Zwischen Messingpolitur und Lebensgeschichten

Der 1. Oktober ist ein sonniger Herbsttag. In der Detmolder Innenstadt versammeln sich sechs Schülerinnen und Schüler der Schülervertretung des Stadtgymnasiums und eine Lehrerin, um die fünf in den Boden eingelassenen Messingplatten in der Fußgängerzone zu polieren. Einzelne Sonnenstrahlen spiegeln sich auf den staubigen Steinen. Schließlich werden ihnen Politur und kleine Stoffstücke in die Hand gedrückt und das Putzen geht los. Während auf dem Boden knieend und vollkommen vertieft die golden glänzenden Steine poliert werden, stößt schließlich auch Joanne Herzberg zur Gruppe dazu. Sie ist der „Anlass“ für dieses Treffen, denn auf den sogenannten „Stolpersteinen“ im Boden stehen die Namen ihrer Familie.
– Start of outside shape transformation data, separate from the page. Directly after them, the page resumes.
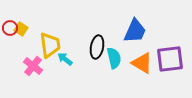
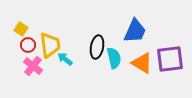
red circle: moved 18 px right, 17 px down
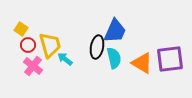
blue trapezoid: moved 20 px left
yellow trapezoid: rotated 8 degrees counterclockwise
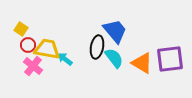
blue trapezoid: rotated 64 degrees counterclockwise
yellow trapezoid: moved 3 px left, 4 px down; rotated 64 degrees counterclockwise
cyan semicircle: rotated 25 degrees counterclockwise
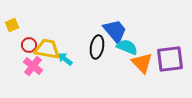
yellow square: moved 9 px left, 4 px up; rotated 32 degrees clockwise
red circle: moved 1 px right
cyan semicircle: moved 13 px right, 11 px up; rotated 30 degrees counterclockwise
orange triangle: rotated 15 degrees clockwise
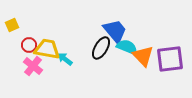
black ellipse: moved 4 px right, 1 px down; rotated 20 degrees clockwise
orange triangle: moved 1 px right, 7 px up
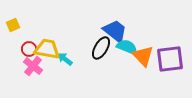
yellow square: moved 1 px right
blue trapezoid: rotated 12 degrees counterclockwise
red circle: moved 4 px down
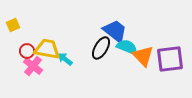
red circle: moved 2 px left, 2 px down
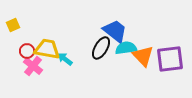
cyan semicircle: moved 1 px left, 1 px down; rotated 30 degrees counterclockwise
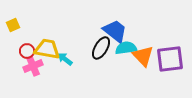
pink cross: rotated 30 degrees clockwise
Joannes Erscheinen bleibt bei den Schülerinnen und Schülern natürlich nicht lange unbemerkt und somit wird sich schnell fröhlich mit der US-Amerikanerin unterhalten. Joanne kam vor drei Jahren aus St Louis, Missouri nach Detmold, um den Spuren ihrer Familie auf den Grund zu gehen, wie sie nach dem Putzen der Steine beim gemeinsamen Mittagessen im Café um die Ecke erzählt. Im Laufe des Treffens werden viele traurige, aber auch schöne und lustige Geschichten geteilt. Die Schülerinnen und Schüler stellen Joanne Fragen vom aktuellen Wahlkampf in den USA bis hin zu ihrer Kindheit als „Deutsche“ in den USA in der Nachkriegszeit. Während Joanne davon erzählt, wie ihr Vater bis zum Ende nie hat über den Krieg reden können und dass sie sehr deutsch erzogen wurde (oft betont sie, wie viel Wert ihre Eltern auf anständige Tischmanieren und Höflichkeit gegenüber Erwachsenen in der Erziehung legten), hängen die Schülerinnen und Schüler ihr gebannt an den Lippen. Auch als sie die Geschichte erzählt, wie ihre Urgroßmutter sich zusammen mit ihrer Familie 1942 auf dem Detmolder Marktplatz einfinden musste und dann nach Theresienstadt deportiert wurde, von wo sie nie wieder den Rückweg antrat, hören die Schülerinnen und Schüler gebannt zu. Joannes Vater Fritz, der 1939 mit 17 Jahren durch einen Kindertransport Deutschland verlassen konnte, war der einzige der Familie, der den Holocaust überlebte. Gegen 16 Uhr neigt sich schließlich ein unfassbar aufschlussreicher Tag dem Ende zu. Es wurde viel gelacht, viel erzählt aber vor allem viel nachgedacht. Denn genau das sollte man tun. Immer und immer wieder. Damit so etwas wie damals nie wieder geschieht.
(Johanna Schuster, Q2, Stadtgymnasium Detmold)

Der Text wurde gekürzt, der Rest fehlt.